Today’s Kafka post will be a relatively simple one, where we use the built-in shell scripts to create a new topic, add some records, and view those records. We’ll wrap it up by creating the topics I need for the rest of the process.
I’m going to use the Hortonworks Data Platform 2.4 sandbox for this. You can use other versions, but I have this one readily available (thanks to my Polybase + Docker issues).
Is Kafka Actually On?
By default, Kafka is in maintenance mode on the Hortonworks sandbox. I modified my local hosts file to make sandbox.hortonworks.com point to my sandbox, so to connect to Ambari on port 8080, I go to http://sandbox.hortonworks.com:8080:
Now that we know Kafka is on, I can check the Configs tab to see how to connect to Kafka:
There are three important things here: first, our Zookeeper port is 2181. Zookeeper is great for centralized configuration and coordination; if you want to learn more, check out this Sean Mackrory post.
The second bit of important information is how long our retention period is. Right now, it’s set to 7 days, and that’s our default. Remember that messages in a Kafka topic don’t go away simply because some consumer somewhere accessed them; they stay in the log until we say they can go.
Finally, we have a set of listeners. For the sandbox, the only listener is on port 6667. We connect to listeners from our outside applications, so knowing those addresses and ports is vital.
Creating A Topic
Now that we know where everything is, let’s connect to our sandbox and start using some Kafka shell scripts. There are three scripts that I’ll use today:
The first script I plan to use is kafka-topics.sh.
./kafka-topics.sh --create --zookeeper localhost:2181 --replication-factor 1 --partitions 1 --topic test
The response is pretty simple: Created topic “test”
If we want to know what topics already exist, I can use the list command:
./kafka-topics.sh --zookeeper localhost:2181 --list
You can see my “test” topic as well as a few others.
Publish To A Topic
We want to add a message to a topic, and the quickest way to do that is to use the built-in console producer:
./kafka-console-producer.sh --broker-list sandbox.hortonworks.com:6667 --topic test
If you did it right, you’ll get a blinking cursor and the ability to enter text. You publish a message by hitting the enter key, and you can quit with control + c.
Consume From A Topic
We have something to send messages, so it make sense that we have something to receive messages. That’s what the console consumer does:
./kafka-console-consumer.sh --zookeeper localhost:2181 --topic test --from-beginning
This shell script reads from a topic and there’s an optional from-beginning flag which lets you start from the very first message. Otherwise, if you leave that off, the consumer will pick up the topic in mid-stream and show whatever anybody is currently pushing, but not go back into history.
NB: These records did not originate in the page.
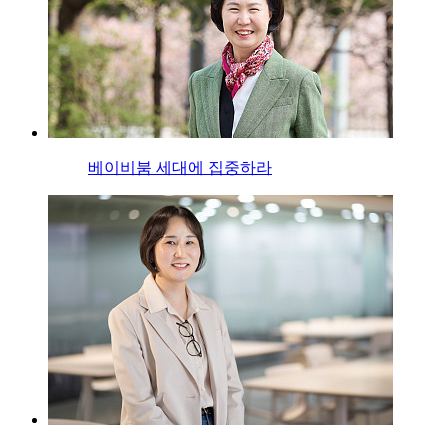
베이비붐 세대에 집중하라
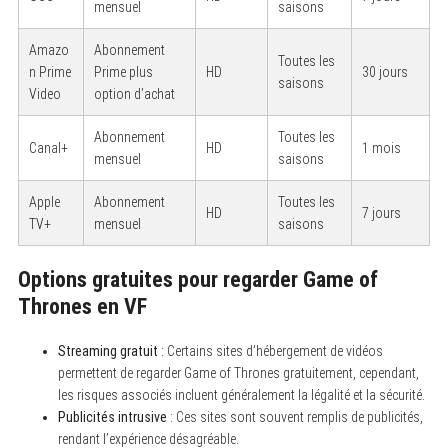
mensuel
saisons
Amazo
Abonnement
Toutes les
n Prime
Prime plus
HD
30 jours
saisons
Video
option d’achat
Abonnement
Toutes les
Canal+
HD
1 mois
mensuel
saisons
Apple
Abonnement
Toutes les
HD
7 jours
TV+
mensuel
saisons
Options gratuites pour regarder Game of
Thrones en VF
Streaming gratuit
: Certains sites d’hébergement de vidéos
permettent de regarder Game of Thrones gratuitement, cependant,
les risques associés incluent généralement la légalité et la sécurité.
Publicités intrusive
: Ces sites sont souvent remplis de publicités,
rendant l’expérience désagréable.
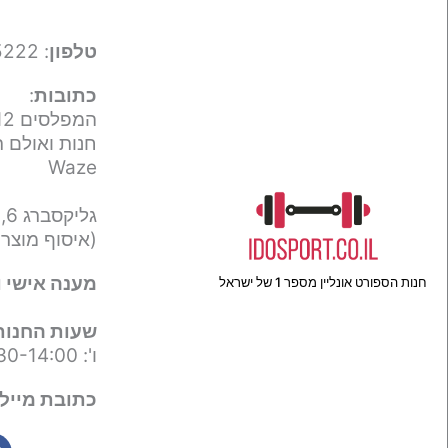
טלפון
: 050-9695222
כתובות
:
המפלסים 12,
חנות ואולם ת
Waze
גליקסברג 6,
(איסוף מוצר
מענה אישי ו
חנות הספורט אונליין מספר 1 של ישראל
שעות החנות
ו': 09:30-14:00
כתובת מייל 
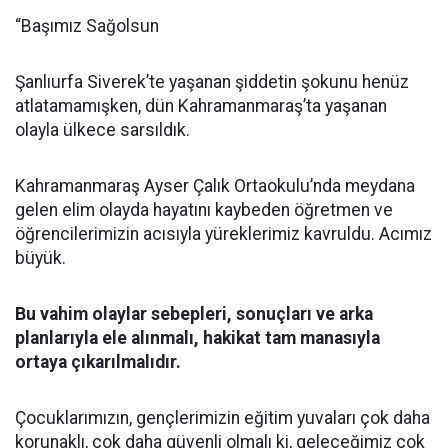
“Başımız Sağolsun
Şanlıurfa Siverek’te yaşanan şiddetin şokunu henüz
atlatamamışken, dün Kahramanmaraş’ta yaşanan
olayla ülkece sarsıldık.
Kahramanmaraş Ayser Çalık Ortaokulu’nda meydana
gelen elim olayda hayatını kaybeden öğretmen ve
öğrencilerimizin acısıyla yüreklerimiz kavruldu. Acımız
büyük.
Bu vahim olaylar sebepleri, sonuçları ve arka
planlarıyla ele alınmalı, hakikat tam manasıyla
ortaya çıkarılmalıdır.
Çocuklarımızın, gençlerimizin eğitim yuvaları çok daha
korunaklı, çok daha güvenli olmalı ki, geleceğimiz çok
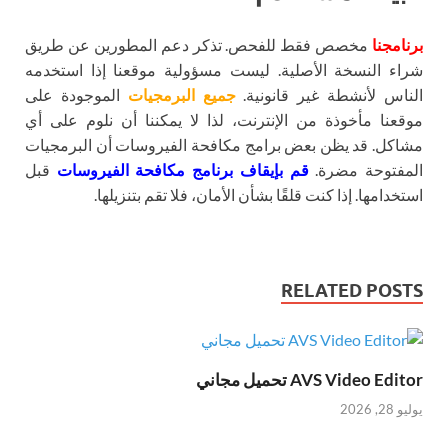
برنامجنا
مخصص فقط للفحص. تذكر دعم المطورين عن طريق
شراء النسخة الأصلية. ليست مسؤولية موقعنا إذا استخدمه
الناس لأنشطة غير قانونية.
جميع البرمجيات
الموجودة على
موقعنا مأخوذة من الإنترنت، لذا لا يمكننا أن نلوم على أي
مشاكل. قد يظن بعض برامج مكافحة الفيروسات أن البرمجيات
المفتوحة مضرة.
قم بإيقاف برنامج مكافحة الفيروسات
قبل
استخدامها. إذا كنت قلقًا بشأن الأمان، فلا تقم بتنزيلها.
RELATED POSTS
AVS Video Editor تحميل مجاني
يوليو 28, 2026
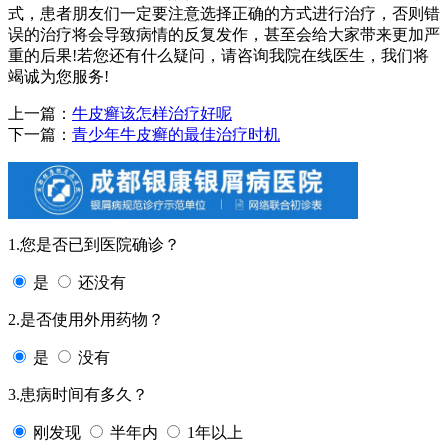
式，患者朋友们一定要注意选择正确的方式进行治疗，否则错
误的治疗将会导致病情的反复发作，甚至会给大家带来更加严
重的后果!若您还有什么疑问，请咨询我院在线医生，我们将
竭诚为您服务!
上一篇：
牛皮癣该怎样治疗好呢
下一篇：
青少年牛皮癣的最佳治疗时机
1.您是否已到医院确诊？
是
还没有
2.是否使用外用药物？
是
没有
3.患病时间有多久？
刚发现
半年内
1年以上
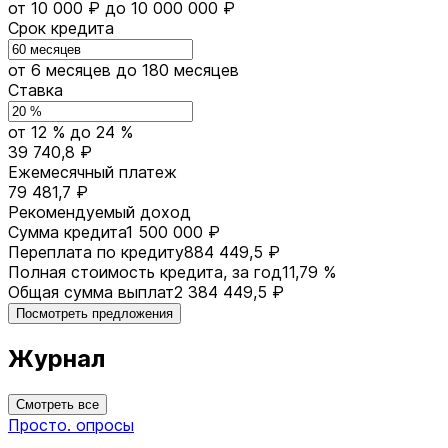
от 10 000 ₽
до 10 000 000 ₽
Срок кредита
от 6 месяцев
до 180 месяцев
Ставка
от 12 %
до 24 %
39 740,8 ₽
Ежемесячный платеж
79 481,7 ₽
Рекомендуемый доход
Сумма кредита
1 500 000 ₽
Переплата по кредиту
884 449,5 ₽
Полная стоимость кредита, за год
11,79 %
Общая сумма выплат
2 384 449,5 ₽
Посмотреть предложения
Журнал
Смотреть все
Просто. опросы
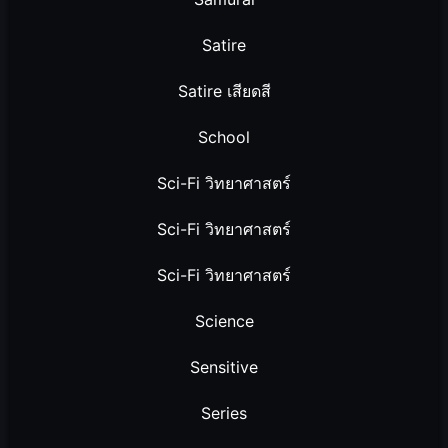
Satire
Satire เสียดสี
School
Sci-Fi วิทยาศาสตร์
Sci-Fi วิทยาศาสตร์
Sci-Fi วิทยาศาสตร์
Science
Sensitive
Series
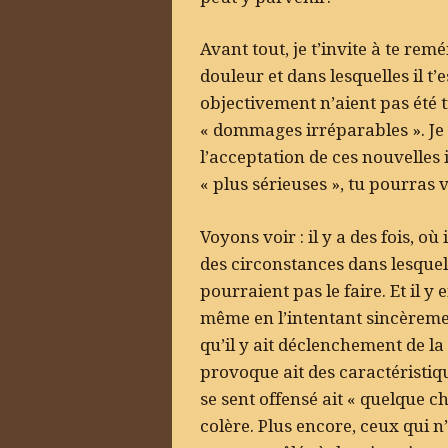
Avant tout, je t’invite à te rem
douleur et dans lesquelles il t’
objectivement n’aient pas été 
« dommages irréparables ». Je t
l’acceptation de ces nouvelles 
« plus sérieuses », tu pourras vé
Voyons voir : il y a des fois, o
des circonstances dans lesque
pourraient pas le faire. Et il 
même en l’intentant sincèreme
qu’il y ait déclenchement de la c
provoque ait des caractéristiqu
se sent offensé ait « quelque ch
colère. Plus encore, ceux qui n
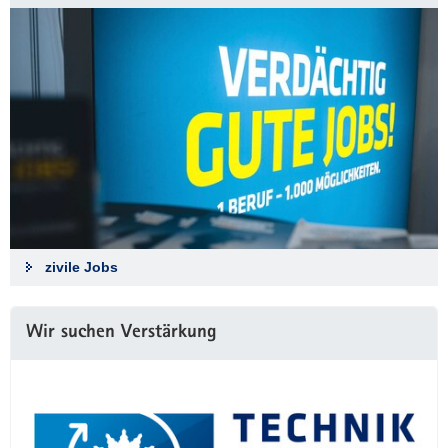
zivile Jobs
Wir suchen Verstärkung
It’s hard to capture in screenshots, but if you have the publisher and consumer both up at the same time, you’ll see messages appear on the consumer almost instantaneously.
Cleanup: Remove A Topic
When we don’t have any further use for a topic, we can remove it:
./kafka-topics.sh --delete --zookeeper localhost:2181 --topic test
The message we get back is interesting:
The delete.topic.enable configuration setting is false by default, so we have to flip it to true before we can actually delete a topic. It’s easy enough to do in Ambari:
Once you change that configuration setting, you will need to restart the service.
Final Prep Work: Creating Relevant Topics
Okay, we played around with a test topic a little bit, so let’s create the real topics that we’ll use for the rest of this journey. I want to create two topics: one for raw flight data and the second for enriched flight data. The commands are straightforward:
./kafka-topics.sh --create --zookeeper localhost:2181 --replication-factor 1 --partitions 1 --topic Flights ./kafka-topics.sh --create --zookeeper localhost:2181 --replication-factor 1 --partitions 1 --topic EnrichedFlights
You’ll note that we already had these topics, almost like I’ve actually done the work first and am not winging it…
Today’s post was about understanding the basics of Kafka—the very basics. There are a lot of other things to learn, but I’m going to hold off on those, as we’ve got the bare minimum of what we need to get going. We’ll start fresh tomorrow on the .NET side of the house.